The waste that calls your name

If everything up here is exposed, then this bleached landscape is the necessary negative of the urban spaces below where addiction has become the modus operandi; where every stone is upturned, leaving no secrets, no mystery, no object to desire, just short circuits to quick fixes.

…and it’s for good reason I come here, once optimism has become the junky incarnate

Trying to engage with ‘down there’ has become an overwhelming reminder of how one has made themselves incompatible with a humanity that has found its final expression in the Californian smile and Californian body.

The incompatible have been sentenced. We are the ghosts to an already-dead who don’t even realise it.

The info-sphere’s auto-corrective operating system has invaded our bioRhythms, and to try to fight it merely brings extra suffering, cursing you with an awareness that you’ve been post-humanned. Where the colour-tones of springtime no longer have any more resonance than a computer’s recognition.

‘Woke’ politics is the final expression of generations of political ideas that, bereft of a future, is also unaware of its own nihilism. The deranged, puss-filled fanaticism it provokes in opposition has sadly become not only the last refuge of the scoundrel, but the also final suicidal gesture of a human incompatibility to a machinic way of operating.

I have mined myself for art. But why, when art is now everywhere. Everywhere in a Nowhere.

It is gentrified and petrified into murals that point to White Roses, flat caps, Hendo’s Relish, and meaningless gestures to community that point to a ‘nowhereland’ where you are rewarded for expressions that say nothing.

Art has retreated from its position on the brink of the horizon from where it brought forth strange news of another of world. It now has nothing left to say other than “I am here!”. The assertion of the individual to ‘be themselves‘ is, and always will be, ‘the end of everything’.

Forgive me for purposely walking over metaphorical landmines – this is my longest depression.

Yet depressive space is a safe place, a haven from mandatory optimism, from where “fucked up” is the consequence.

As I’m yet to reach that infamous ‘rock bottom’, I scour for its components in this topsy-turvy landscape where the region’s oldest rocks are at the summit.

Bleaklow is the industrial North’s parent hill. Even more so than Kinder Scout. Up here you can see it all before you as if the entire upheaval of 18/19th century capitalism emerged from it. And in an abstract, geological sense, it did.

In this land of deep time, the addict sees how they have become cut-loose from the temporal textures as they secure our passage from life to death.
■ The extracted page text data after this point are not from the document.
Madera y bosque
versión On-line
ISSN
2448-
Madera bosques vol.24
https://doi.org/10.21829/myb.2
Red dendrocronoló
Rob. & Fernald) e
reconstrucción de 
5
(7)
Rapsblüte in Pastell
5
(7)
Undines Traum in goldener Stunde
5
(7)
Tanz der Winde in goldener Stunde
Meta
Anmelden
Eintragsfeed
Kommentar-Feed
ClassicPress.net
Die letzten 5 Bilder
It is admittedly a safe space for the liver and heart cry that “there’s not long left now…”.

Desperation for something to clutch to, something that holds us to it amidst this senseless storm, can only be admitted when there is nothing in sight except a desert of bleached grass.
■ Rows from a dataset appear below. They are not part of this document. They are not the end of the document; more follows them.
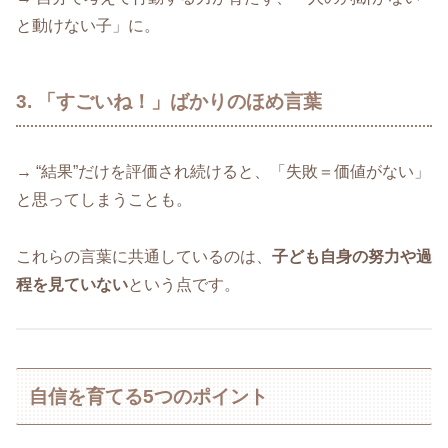
と動けない子」に。
3. 「すごいね！」ばかりのほめ言葉
→ “結果”だけを評価され続けると、「失敗＝価値がない」
と思ってしまうことも。
これらの言葉に共通しているのは、
子ども自身の努力や過
程を見ていない
という点です。
自信を育てる5つのポイント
Down there, where ageing is failing, and where ones crumbling bones combine with the dust of meaning, we must keep smiling.

You, the unending squabblers, assessing my life – you are all now merely my ghosts. You’ve followed me up to where I had momentarily wished to become out of reach, on some ever-illusive summit.

Yet, the summit is illusive, swallowed inside a sheer horizontal mass that conceals both the beginning and end. There’s even a beach to confuse you. Sand that was once at the bottom of the sea, once again makes coast-like dunes as it breaks free from itself as timeless stone. And you start to think about your own renewal, becoming other than “this” – and starting again.

But it often feels too late. Immortality through different matter is a momentary pain-free thought exercise. Rock bottom and subsequent ego death is not a lifestyle choice, because it chooses you.

The waste that calls one forward remains my muse.